Mustill writes further:
... the purpose of the conflict sit laws is to enable the tribunal accurately to identify the national law which governs the contract. This is precisely antithetical to the premise of the lex mercatoria, which is that the arbitrator's first step is to reject any national law as the governing law?
53 My experience is that it is not the arbitrator's first step to reject any national law as the governing law. In most cases, even where legal questions are or may be decisive, the choice of law is clean, either because the parties have unequivocally supplied it or because one State plainly has the closest and most real connection (to use the English formulation54 ) with a particular state.55 Lex mercatoria comes into play when no state clearly has the most significant relation with the contract or the issue in controversy (to shift to the American formulation56 ), where the state to which the conflict of laws principles point has no clear answer to the question in controversy ,57 or where the answer is clearly out of line with the reasonable expectations of the parties and the business community as a whole -where, to repeat Lando's phrase,58 the rule is not fit for international trade.
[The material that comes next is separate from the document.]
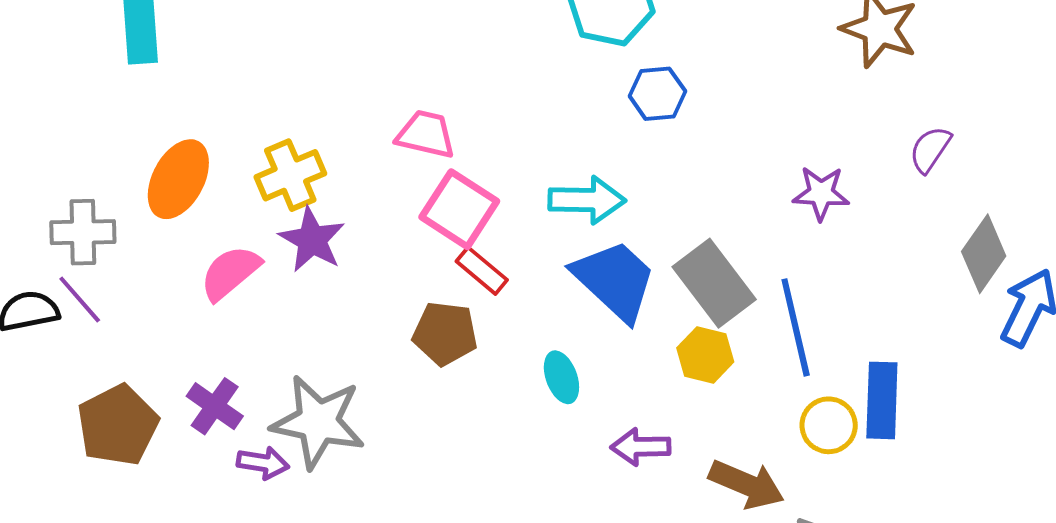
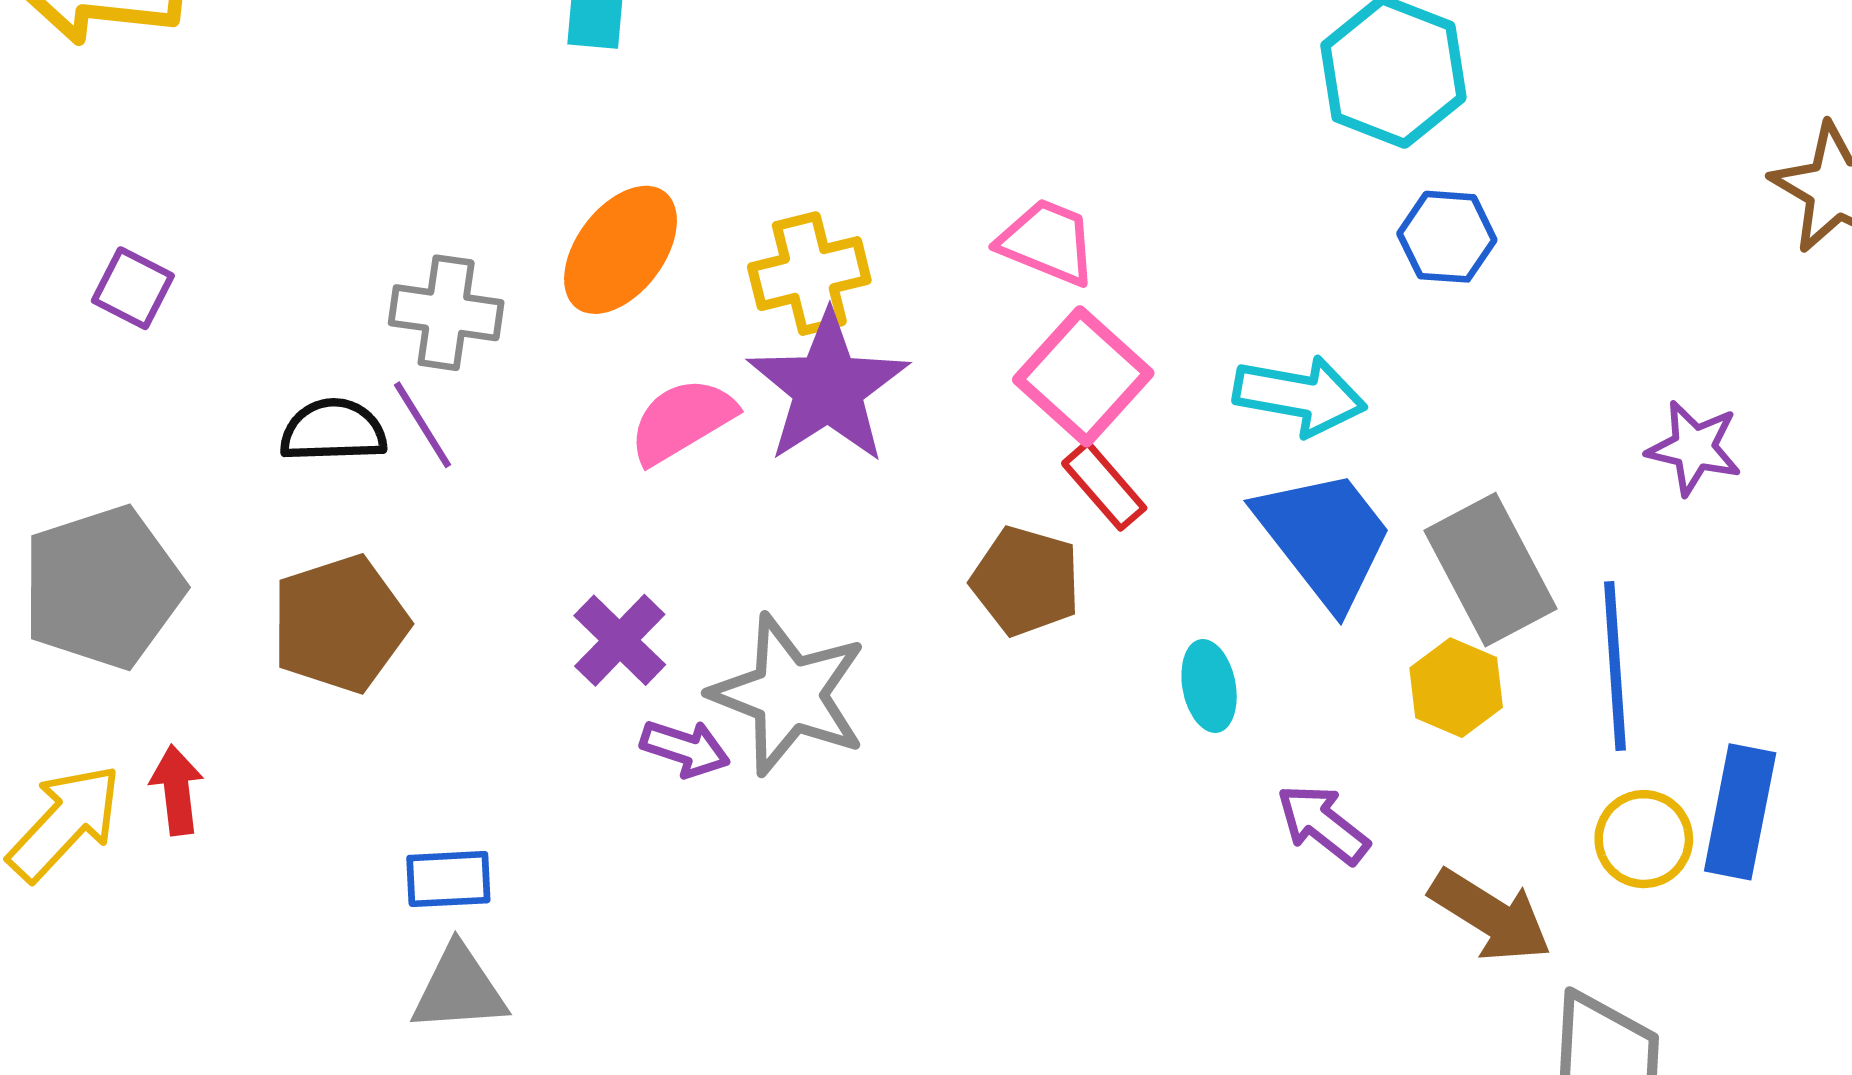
purple star: (312, 240) -> (828, 388), size x1.4
brown pentagon: (118, 425) -> (340, 624), moved
purple arrow: (641, 447) -> (1323, 824), turned 30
To put the same point differently, I reject the suggestion that the first step of the arbitrator prepared to accept lex mercatoria is to cast aside all national law. My view is that lex mercatoria, derived from the law of many states and international conventions (in both senses of that word), is a useful tool for arbitrators (and I would add for judges) when faced with unsatisfying answers from their initial inquiries. It is, in other words, an additional option in the search for the applicable law, not an alternative to that search.59
'Is there,' Mustill asks, 'a single useful generalization that can be made about the commercial law if, say the member states of the United Nations?' 'If not,' he goes on, 'then where do the mercatorists identify the fountain-head of this new international juristic order?'60 With all respect, I submit that the criticism that lex mercatoria cannot in the late twentieth century claim to be a universal system,146 as it may have been in ancient Rome,61 falls wide of the mark. In a transaction between a Swedish and an American firm, or between an Austrian and a French firm, it seems to me quite irrelevant whether or not the custom or understanding asserted is limited to the western industrial countries. That question may well be relevant in relation to a transaction between parties from two non-industrial countries, or even with one party from a developed, the other from a non-western country or from a less developed country whose legal system cannot fairly be traced to that of one of the colonial powers. In such circumstances a given principle may well not Support the justified expectation of the parties, and thus not meet the definition of lex mercatoria. Universality, in other words, depends on the universe. I find nothing illogical in saying that the German buyer in Professor Lando's case who will not be bound by a quirky and unexpectedly severe time limit under Danish law will not be similarly protected if he contracts with a Soviet Foreign Trade Organization or a Nigerian state enterprise. The ordentlicher Kaufmann (reasonable merchant) simply undertakes different burdens when he trades outside his universe (at least if he does so for the first time), and lex mercatoria recognizes this truth. Of course as the world, having split apart, draws together again through UNCITRAL conventions and model laws, widely accepted codifications such as the Uniform Customs and Practice for Documentary Credits,62 and treaties such as the New York Convention an Recognition and Enforcement of Arbitral Awards,63 international commercial law may not be as balkanized as Mustill suggests. Still, the point is that lex mercatoria does not depend on proof of universality, but on the other hand is itself a factor (not to say a force) in the direction of a common law of international private trade, using the work 'common' in its original sense, before it became a naturalized English citizen.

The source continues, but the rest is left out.